A son extrémité, nous n’imaginions pas que la remontée équipée était si verticale ! Nous réservons la topo de la suite pour une prochaine visite, et nous rentrons paisiblement au bivouac d’entrée. Ce n’est pas fréquent de s’abriter confortablement dans la cavité explorée !

Nouvelle nuit dans la tanière des ours, mais l’autoritaire intervention d’un excédé rend les grognements plus réguliers, moins bruyants.

Au jour le dimanche matin, je dévale le sentier pour revenir à Badain (2h), décharger le sac des affaires de bivouac devenues inutiles, et emporte le fluorimètre de forage prêté par André. Je rejoins vers les 10 heures, le groupe en charge de l’ascension du Chorro. Etienne est déjà parvenu sous un surplomb au-dessus du porche (photo 11). Lors du contournement en hauteur du porche par l’Est, il remarque un trou soufflant chaud, pénétrable, profond de ¾ m au fond encombré de blocs… Cette cavité, inédite, est vraisemblablement un nouvel accès au réseau du Chorro, hors crue, d’un très grand intérêt ! Cette éventualité devra être vérifiée lors d’un raid dédié. Pour l’heure, Etienne progresse sur une corde d’escalade de 8mm, provisoire. Il fixe 2 goujons à la verticale du seuil, sur la paroi Ouest, qui permettront d’y descendre en toute sécurité. Sans y descendre car l’heure avance, il équipe en s’écartant de la cascade lors de l’activité de la résurgence, pour atterrir dans les buissons, à l’Ouest de la marmite de géant. Etienne est resté suspendu 2h30mn pour tracer et équiper la voie. Bravo l’artiste!

photo 11
Jean et Olivier nous quittent, leur voyage retour est plus long.

Nous revenons vers la passerelle où 3 injections (2g, 4g, 2g) de fluorescéine sont réalisées. Lors de l’extraction et l’enregistrement des données, un problème survient (récurrent puisque nous l’avions déjà déploré le week-end précédent lors d’autres jaugeages). Les 2 injections sont cumulées et mélangées sur la carte, alors que la seconde devrait écraser la première… Il s’agit d’une maladresse dans la procédure d’enregistrement du fichier. Donc à nouveau des résultats aberrants, mais un à 243 l/s (règle à 18 cm) alors que nous avions eu 215 l/s (règle à 17 cm) le 08/02/2015. Le doute subsiste donc et le débit d’étiage correct nécessitera un nouveau déplacement à Fornos. Notons simplement pour l’instant qu’il est aux alentours de 200 l/s lorsque limnimètre et limnigraphe mesurent 17/18 cm.

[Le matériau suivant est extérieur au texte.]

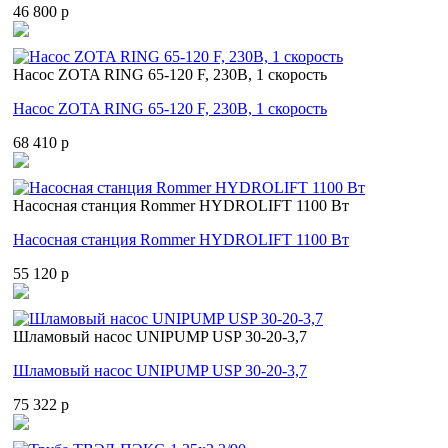
46 800 p
Насос ZOTA RING 65-120 F, 230В, 1 скорость
Насос ZOTA RING 65-120 F, 230В, 1 скорость
68 410 p
Насосная станция Rommer HYDROLIFT 1100 Вт
Насосная станция Rommer HYDROLIFT 1100 Вт
55 120 p
Шламовый насос UNIPUMP USP 30-20-3,7
Шламовый насос UNIPUMP USP 30-20-3,7
75 322 p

Puis c’est le long retour vers Badain et l’asphalte, où nous a précédé José. Une « mousse » et quelques achats détaxés (de moins en moins !) à Parzan et la tombée du jour nous surprend sous le Port de Bielsa.

A bientôt !



3 commentaires:

masdan a dit…

Magnifique aventure, bellement racontée, et bien entendu ,les photos sont belles ...

André Tarrisse a dit…


FELICITATIONS ETIENNE pour Ta BELLE ESCALADE !!,.. et les BELLES,.. + INTERESSANTES PHOTOS prises avec l'EQUIPE " COTIELLA de FEVRIER 2015" !! - Amicalement - André.

André Tarrisse a dit…


Autre Remarque,...je ne savais pas que JEAN CLAUDE s' était mis à "Surfer" sur,..les VAGUES d' EROSION
(...Cf: Photo Explicite!)-
Amitiés André.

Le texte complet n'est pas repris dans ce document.